Return to Caletones 

In Caletones, a small fishing village north of Holguin, 18 kilometers from the town of Gibara, my grandfather Bartholomew built a waterfront home nearly six decades ago. Before the cement had dried, he wrote at the entrance to his bedroom, “1959, year of liberation.” Later, fascinated by the place that owes its name to the number of sea grape plants that grow in the area, film director Humberto Solas immortalized the site in the third part of the film Lucía, a classic of Cuban cinema. And one of the main locations chosen was my grandfather’s home. It’s why the old man named where my extended family would gather every summer vacation until the year 2000, Villa Lucia.

A few years ago a hurricane took umbrage with Caletones. My grandfather’s home is no longer there and the architectural landscape is different from my memories of yesteryear. But essentially what made that place a kind of orchard (no running water, dirt roads and electricity only a few hours in the day) remains intact: the humility and solidarity of its few inhabitants, the breeze, and the smell of its surrounding fields and salt air, the fine sand and parsimony of its small beaches and its natural pools like the cold pond or the blue tanks (the underwater caverns being the deepest on the island).
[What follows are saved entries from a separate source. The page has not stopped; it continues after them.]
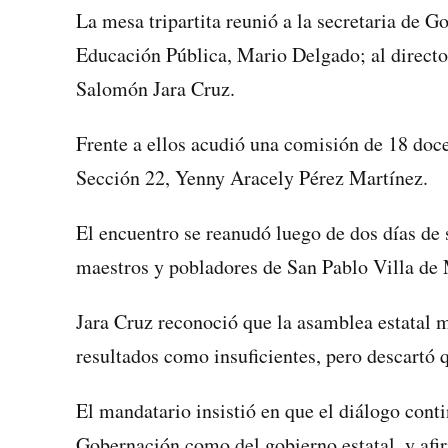
La mesa tripartita reunió a la secretaria de G
Educación Pública, Mario Delgado; al directo
Salomón Jara Cruz.
Frente a ellos acudió una comisión de 18 doce
Sección 22, Yenny Aracely Pérez Martínez.
El encuentro se reanudó luego de dos días de
maestros y pobladores de San Pablo Villa de 
Jara Cruz reconoció que la asamblea estatal ma
resultados como insuficientes, pero descartó 
El mandatario insistió en que el diálogo conti
Gobernación como del gobierno estatal, y afir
So allow me then the insolence to disagree for a second with our dear and beloved poet from Holguin, Delfin Prats, presently nominated for the National Literature Prize, who wrote the verse “Do not return to where you were happy.”

Because in Caletones is where I ate too much of the mamoncillo fruit, also the mangos, melons and pineapples; it was where I learned to swim, fish, ride horses … where I hung out loose and free, as the Cuban saying goes. It is one of those special places one cherishes, where one lived the essential and happy childhood and adolescence, when you start to feel free and full.